If a cooperating agent at another company has a buyer who would be a very good fit for that property, you can contact that listing agent and request a co-brokerage arrangement with that particular buyer for that particular property. There is no obligation. Full cooperation is not required.
But the listing agent will almost certainly say yes, as they respect their fiduciary responsibility to offer the seller the best possible price. Because turning away qualified buyers doesn’t help sellers. We are engaged in intermediary business.
With this model, buyers and their agents continue to have a complete picture of available inventory. Your listing will never disappear into a private portal visible only to customers of one brokerage firm. Private tags are a display setting, not a wall of inventory.

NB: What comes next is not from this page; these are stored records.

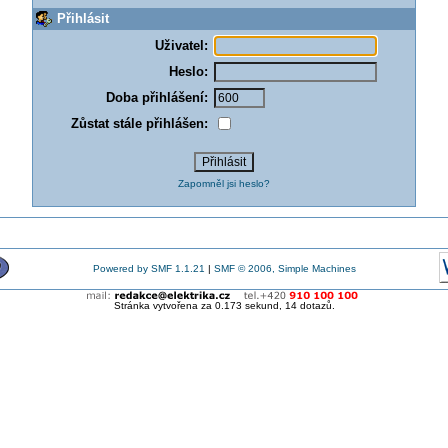
Přihlásit
Uživatel:
Heslo:
Doba přihlášení:
Zůstat stále přihlášen:
Zapomněl jsi heslo?
Powered by SMF 1.1.21
|
SMF © 2006, Simple Machines
Stránka vytvořena za 0.173 sekund, 14 dotazů.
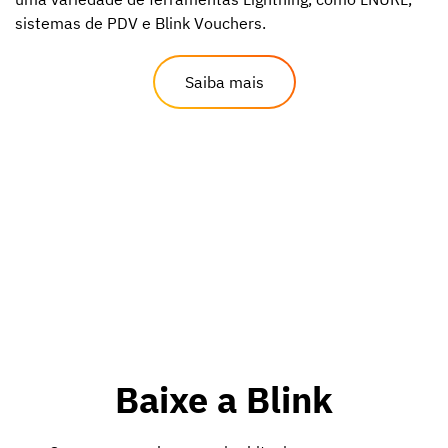
sistemas de PDV e Blink Vouchers.
Saiba mais
Baixe a Blink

Third: The portal must route all leads on the listing directly to the listing agent. You should route to the listing agent, not to competing agents, portal referral networks, or whoever pays the most referral fees. The listing agent acquired the business. They have earned the right to be the first point of contact for all buyers interested in the seller’s property.
This is not a radical idea. That’s the way the industry should be. Enforcing this universally would remove one of the hidden economic incentives that made private intermediary networks attractive in the first place.
These three changes make public markets more attractive than closed markets. There are no intermediaries that gain inventory advantages over smaller competitors. Buyers are never locked out. MLS remains, not as a mandate, but as the obvious best option for everyone at the table.
I’ve been speaking with real estate professionals from all over the world for over 30 years. MLS is more than just a database. It is the most sophisticated, consumer-protective, and competitively fair listing system ever built, and is the envy of every real estate market I’ve visited around the world.
In other countries, agents are fighting over listing data like personal property, and buyers have no reliable way to know what’s up for sale. I’m back from my trip and grateful for what we’ve built here.
The question is whether we will dismantle that system piece by piece, dressing it up in the language of our choice and innovative language until we no longer realize what we have lost. I’m not going to let it go without saying anything. And after reading this, I hope you don’t either.